We open-source MiMo-VL-Miloco-7B and its quantized variant MiMo-VL-Miloco-7B-GGUF, a pair of home-centric vision-language models that achieve strong performance on both home-scenario understanding and general multimodal reasoning. Built on the MiMo-VL-7B backbone, MiMo-VL-Miloco-7B is specialized for smart-home environments, attaining leading F1 scores on gesture recognition and common home-scenario understanding, while also delivering consistent gains across video benchmarks such as Video-MME, Video-MMMU, and Charades-STA, as well as language understanding benchmarks including MMMU-Pro and MMLU-Pro.
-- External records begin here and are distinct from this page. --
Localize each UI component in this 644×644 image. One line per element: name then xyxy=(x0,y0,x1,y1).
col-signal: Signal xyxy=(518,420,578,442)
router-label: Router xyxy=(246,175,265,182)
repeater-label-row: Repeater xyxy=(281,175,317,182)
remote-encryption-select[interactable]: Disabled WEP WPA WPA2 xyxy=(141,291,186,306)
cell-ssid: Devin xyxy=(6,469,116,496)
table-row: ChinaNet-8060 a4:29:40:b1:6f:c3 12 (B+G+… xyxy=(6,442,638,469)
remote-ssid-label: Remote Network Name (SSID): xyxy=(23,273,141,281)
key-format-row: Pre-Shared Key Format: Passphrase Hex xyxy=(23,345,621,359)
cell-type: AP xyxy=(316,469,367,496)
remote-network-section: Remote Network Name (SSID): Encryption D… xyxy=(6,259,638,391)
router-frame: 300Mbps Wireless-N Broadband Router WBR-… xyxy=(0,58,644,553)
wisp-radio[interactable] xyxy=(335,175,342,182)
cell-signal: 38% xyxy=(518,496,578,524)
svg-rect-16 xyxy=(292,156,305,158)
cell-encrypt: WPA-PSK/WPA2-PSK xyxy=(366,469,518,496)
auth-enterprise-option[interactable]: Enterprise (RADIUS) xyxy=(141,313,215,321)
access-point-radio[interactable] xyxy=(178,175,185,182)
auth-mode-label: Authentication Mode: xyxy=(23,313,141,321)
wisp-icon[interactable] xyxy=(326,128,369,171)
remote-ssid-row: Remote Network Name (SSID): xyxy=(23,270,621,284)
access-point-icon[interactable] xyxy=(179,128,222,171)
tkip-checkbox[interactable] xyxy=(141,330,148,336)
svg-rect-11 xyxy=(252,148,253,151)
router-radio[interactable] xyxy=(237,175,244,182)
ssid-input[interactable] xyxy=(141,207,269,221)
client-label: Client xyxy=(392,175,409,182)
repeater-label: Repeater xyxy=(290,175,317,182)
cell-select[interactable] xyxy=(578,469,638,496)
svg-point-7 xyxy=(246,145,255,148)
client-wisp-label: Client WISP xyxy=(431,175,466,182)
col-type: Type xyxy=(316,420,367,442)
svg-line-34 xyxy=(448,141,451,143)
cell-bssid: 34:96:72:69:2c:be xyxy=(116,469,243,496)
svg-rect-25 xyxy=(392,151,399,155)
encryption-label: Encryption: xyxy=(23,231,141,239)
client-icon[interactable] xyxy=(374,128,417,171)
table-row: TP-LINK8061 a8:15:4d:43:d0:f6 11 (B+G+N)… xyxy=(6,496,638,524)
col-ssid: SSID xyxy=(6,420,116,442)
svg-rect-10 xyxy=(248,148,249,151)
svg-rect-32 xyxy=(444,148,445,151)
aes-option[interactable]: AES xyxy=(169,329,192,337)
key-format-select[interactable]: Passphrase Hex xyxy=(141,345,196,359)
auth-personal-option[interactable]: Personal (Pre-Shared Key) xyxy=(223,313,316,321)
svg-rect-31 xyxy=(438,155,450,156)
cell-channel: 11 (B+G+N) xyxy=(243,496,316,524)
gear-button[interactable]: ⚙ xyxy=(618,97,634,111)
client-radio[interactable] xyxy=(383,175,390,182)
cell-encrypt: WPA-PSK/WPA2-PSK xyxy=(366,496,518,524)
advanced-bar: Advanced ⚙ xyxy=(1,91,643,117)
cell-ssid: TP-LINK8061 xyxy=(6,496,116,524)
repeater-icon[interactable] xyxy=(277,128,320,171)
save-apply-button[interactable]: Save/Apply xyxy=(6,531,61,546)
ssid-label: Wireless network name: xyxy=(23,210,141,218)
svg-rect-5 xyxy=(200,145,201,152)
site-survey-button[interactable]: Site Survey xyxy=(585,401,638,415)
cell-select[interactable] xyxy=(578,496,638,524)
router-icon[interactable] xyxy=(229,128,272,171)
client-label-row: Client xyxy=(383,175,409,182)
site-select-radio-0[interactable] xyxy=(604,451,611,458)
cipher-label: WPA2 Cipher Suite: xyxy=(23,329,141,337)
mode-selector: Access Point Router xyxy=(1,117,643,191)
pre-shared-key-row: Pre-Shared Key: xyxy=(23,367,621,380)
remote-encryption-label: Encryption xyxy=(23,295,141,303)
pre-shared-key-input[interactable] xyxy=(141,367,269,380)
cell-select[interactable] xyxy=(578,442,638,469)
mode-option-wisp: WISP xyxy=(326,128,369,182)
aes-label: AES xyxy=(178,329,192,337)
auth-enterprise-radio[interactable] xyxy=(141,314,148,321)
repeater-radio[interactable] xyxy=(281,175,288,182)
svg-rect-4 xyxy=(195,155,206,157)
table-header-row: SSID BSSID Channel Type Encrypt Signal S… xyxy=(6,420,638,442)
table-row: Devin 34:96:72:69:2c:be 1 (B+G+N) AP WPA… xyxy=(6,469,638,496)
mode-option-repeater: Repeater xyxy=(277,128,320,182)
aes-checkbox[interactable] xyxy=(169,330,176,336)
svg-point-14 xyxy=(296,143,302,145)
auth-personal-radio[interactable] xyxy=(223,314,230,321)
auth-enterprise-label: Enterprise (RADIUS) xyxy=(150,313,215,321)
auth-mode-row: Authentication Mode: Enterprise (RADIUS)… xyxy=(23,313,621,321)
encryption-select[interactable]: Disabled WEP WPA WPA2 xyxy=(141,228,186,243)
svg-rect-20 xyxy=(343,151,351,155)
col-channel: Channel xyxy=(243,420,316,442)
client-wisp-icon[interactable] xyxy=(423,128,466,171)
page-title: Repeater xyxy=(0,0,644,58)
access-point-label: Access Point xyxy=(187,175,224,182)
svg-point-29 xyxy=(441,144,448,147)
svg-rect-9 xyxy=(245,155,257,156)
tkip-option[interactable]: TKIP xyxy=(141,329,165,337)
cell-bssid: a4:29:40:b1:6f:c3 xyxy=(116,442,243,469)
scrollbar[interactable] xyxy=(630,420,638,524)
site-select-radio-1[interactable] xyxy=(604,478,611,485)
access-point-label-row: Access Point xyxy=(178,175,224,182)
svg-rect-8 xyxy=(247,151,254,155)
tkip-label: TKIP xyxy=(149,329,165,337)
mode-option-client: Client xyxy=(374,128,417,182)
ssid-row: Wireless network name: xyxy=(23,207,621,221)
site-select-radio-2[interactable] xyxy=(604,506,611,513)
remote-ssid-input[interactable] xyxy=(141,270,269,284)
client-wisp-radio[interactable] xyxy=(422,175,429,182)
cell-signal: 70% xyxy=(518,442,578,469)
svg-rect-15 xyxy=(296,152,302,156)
In our experiments, MiMo-VL-Miloco-7B outperforms strong closed-source and open-source baselines on home-scenario understanding and several multimodal reasoning benchmarks. To balance specialization and generality, we design a two-stage training pipeline that combines supervised fine-tuning with reinforcement learning based on Group Relative Policy Optimization, leveraging efficient multi-domain data. We further incorporate chain-of-thought supervision and token-budget-aware reasoning, enabling the model to learn knowledge in a data-efficient manner while also performing reasoning efficiently. Our analysis shows that targeted home-scenario training not only enhances activity and gesture understanding, but also improves text-only reasoning with only modest trade-offs on document-centric tasks. Model checkpoints, quantized GGUF weights, and our home-scenario evaluation toolkit are publicly available at https://github.com/XiaoMi/xiaomi-mimo-vl-miloco to support research and deployment in real-world smart-home applications.

Paper Structure

This paper contains 19 sections, 6 equations, 1 figure, 2 tables.

Figures (1)

  • Figure 2: The overview of MiMo-VL-Miloco-7B. The model takes as input a video depicting either a home scene or user gestures. Video frames are encoded by a Vision Transformer (ViT) and projected into the LLM embedding space via an MLP projector, forming visual tokens. In parallel, the instruction prompt is tokenized into text tokens. The visual and text tokens are then concatenated and fed into the LLM backbone, which generates the final response.